ASSIGNMENT: Find the line holding "MARCH 30, 2017" in the entries below. Give it again exactly, along with every line after it up to and including the line holding "https://goheels.com/news/2017/3/30/211538420.a".

(Saved entries)
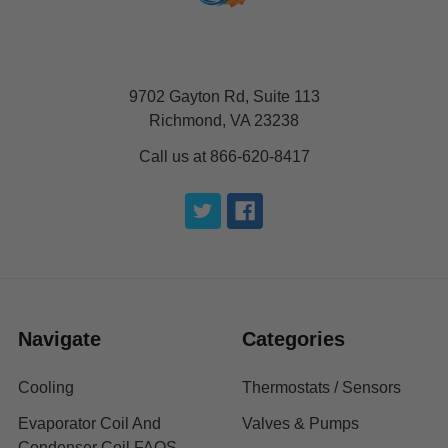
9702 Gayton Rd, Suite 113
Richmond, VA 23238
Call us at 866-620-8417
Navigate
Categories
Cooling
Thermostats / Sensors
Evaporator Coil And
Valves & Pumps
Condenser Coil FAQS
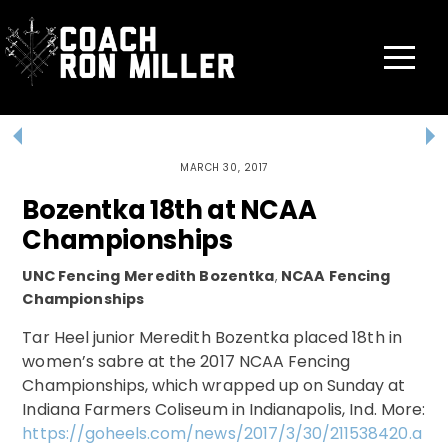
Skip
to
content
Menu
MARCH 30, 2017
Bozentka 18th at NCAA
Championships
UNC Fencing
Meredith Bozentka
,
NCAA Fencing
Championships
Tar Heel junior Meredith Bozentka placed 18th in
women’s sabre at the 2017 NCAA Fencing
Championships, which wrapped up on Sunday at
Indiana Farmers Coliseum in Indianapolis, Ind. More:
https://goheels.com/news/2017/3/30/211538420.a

...

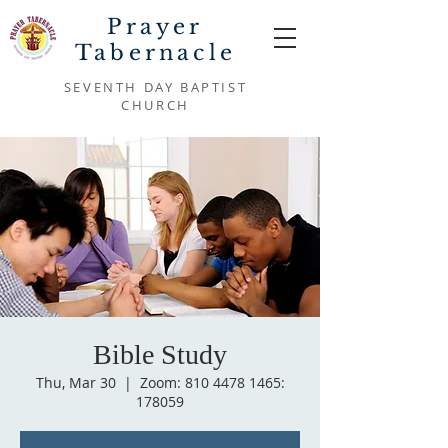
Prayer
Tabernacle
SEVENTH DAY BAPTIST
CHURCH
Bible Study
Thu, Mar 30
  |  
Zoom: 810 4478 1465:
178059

ANSWER SECTION:
MARCH 30, 2017
Bozentka 18th at NCAA
Championships
UNC Fencing
Meredith Bozentka
,
NCAA Fencing
Championships
Tar Heel junior Meredith Bozentka placed 18th in
women’s sabre at the 2017 NCAA Fencing
Championships, which wrapped up on Sunday at
Indiana Farmers Coliseum in Indianapolis, Ind. More:
https://goheels.com/news/2017/3/30/211538420.a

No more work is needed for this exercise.